___ Records for the exercise

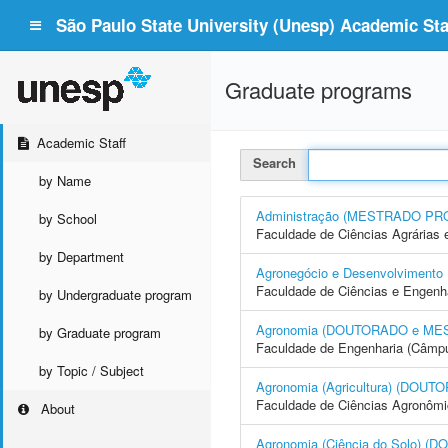
São Paulo State University (Unesp) Academic Staf
Graduate programs
Academic Staff
Search
by Name
Administração (MESTRADO PR
by School
Faculdade de Ciências Agrárias 
by Department
Agronegócio e Desenvolvime
Faculdade de Ciências e Engenh
by Undergraduate program
Agronomia (DOUTORADO e ME
by Graduate program
Faculdade de Engenharia (Câmpus
by Topic / Subject
Agronomia (Agricultura) (DO
Faculdade de Ciências Agronôm
About
Agronomia (Ciência do Solo)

______

### What is needed:
Return the whole of the material above exactly, with no picture carried over.

### Problem solution:
São Paulo State University (Unesp) Academic Staf
Graduate programs
Academic Staff
Search
by Name
Administração (MESTRADO PR
by School
Faculdade de Ciências Agrárias 
by Department
Agronegócio e Desenvolvime
Faculdade de Ciências e Engenh
by Undergraduate program
Agronomia (DOUTORADO e ME
by Graduate program
Faculdade de Engenharia (Câmpus
by Topic / Subject
Agronomia (Agricultura) (DO
Faculdade de Ciências Agronôm
About
Agronomia (Ciência do Solo)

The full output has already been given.